We have identified a large number of mutants with varying degrees of silencing defects through systematic genetic screens in S. pombe using reporter genes that monitors silencing in vivo at different heterochromatic domains.
To understand the roles of these novel factors in heterochromatin we use functional genomics. This is a very powerful approach to assign individual genes to specific functions and pathways by evaluating their mutant phenotypes in the context of other mutations. We have done this for various mutants of interest at the genome-wide level by crossing them with the deletion library of S. pombe using the SGA (Synthetic Gene Arrays) method and a half-automatic high-density robotic approach. Analyzing these genetic interactions quantitatively allows us to dissect mutations within the same pathway (which display non-additive phenotypes) from mutants of parallel pathways (exhibiting synthetic phenotypes). See also: Verrier et al. Open Biol 2015; Barrales et al. Genes Dev 2016; Flury et al. Mol Cell 2017; Salas-Pino et al JCB 2017.
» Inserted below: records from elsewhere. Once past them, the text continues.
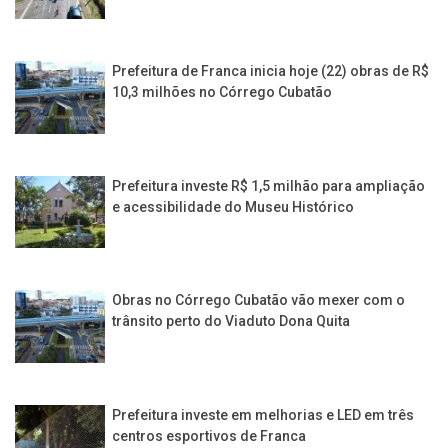
Prefeitura de Franca inicia hoje (22) obras de R$
10,3 milhões no Córrego Cubatão
Prefeitura investe R$ 1,5 milhão para ampliação
e acessibilidade do Museu Histórico
Obras no Córrego Cubatão vão mexer com o
trânsito perto do Viaduto Dona Quita
Prefeitura investe em melhorias e LED em três
centros esportivos de Franca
As functional readout, we monitor the heterochromatin state of each mutant. Silencing is monitored in vivo using reporter genes that are transcriptionally silent when inserted into heterochromatic domains, such as centromeres (CEN), telomeres (TEL) or the silent mating type loci (MAT). The expression of reporter genes involved in metabolism can be conveniently monitored by measuring growth, i.e. the size of a yeast colony on selective growth media, which allows us to quantitatively assess the silencing defect. This simple but effective approach allows measuring hundreds of different mutants on a single agar plate using high-density arrays (e.g. 384 or 768 arrays). Alternatively, we can monitor heterochromatin at the single-cell level by quantifying the expression of fluorescent proteins by flow cytometry, an approach that we developed in collaboration with Bassem Al-Sady (UCSF; Al-Sady et al. PloS-ONE 2016). This approach has the advantage that we can detect dynamic changes even in individual cells in a heterogeneous population.
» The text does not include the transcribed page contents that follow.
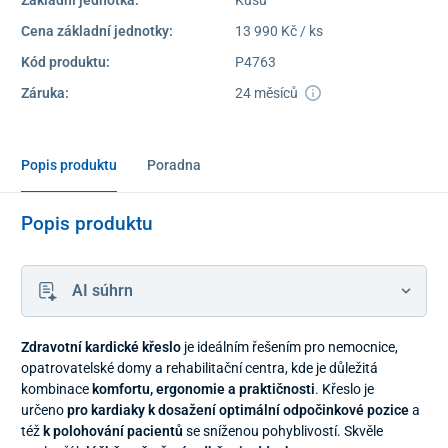
Cena základní jednotky:
13 990 Kč / ks
Kód produktu:
P4763
Záruka:
24 měsíců
Popis produktu
Poradna
Popis produktu
AI súhrn
Zdravotní kardické křeslo
je ideálním řešením pro nemocnice,
opatrovatelské domy a rehabilitační centra, kde je důležitá
kombinace
komfortu, ergonomie a praktičnosti
. Křeslo je
určeno
pro kardiaky k dosažení optimální odpočinkové pozice
a
též
k polohování pacientů
se sníženou pohyblivostí. Skvěle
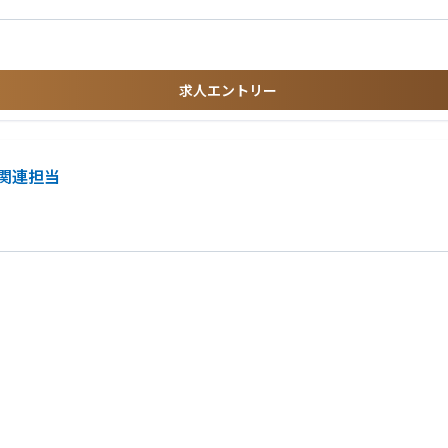
のある方（電気設備、機械設備）
理技術士の有資格
求人エントリー
ームとして共感できる方。
、施工者等）
する姿勢等）方。
関連担当
。
整
助言
む）
入退室管理設備、通信設備、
An advanced approach of SGA is E-MAP (Epistasis Mini-Array Profile), which systematically assesses the pair-wise genetic interactions of a collections of mutants (mini array) and yields comprehensive data sets in which each mutant has a specific genetic interaction profile. Hierarchical clustering of these genetic interaction profiles gives rise to an epistasis map, in which clusters of genetic interactions indicate cellular components of shared physical complexes and/or linear pathways. Alternatively, mutants can also combined with different conditions (growth, stress) or the readout at different heterochromatin domains.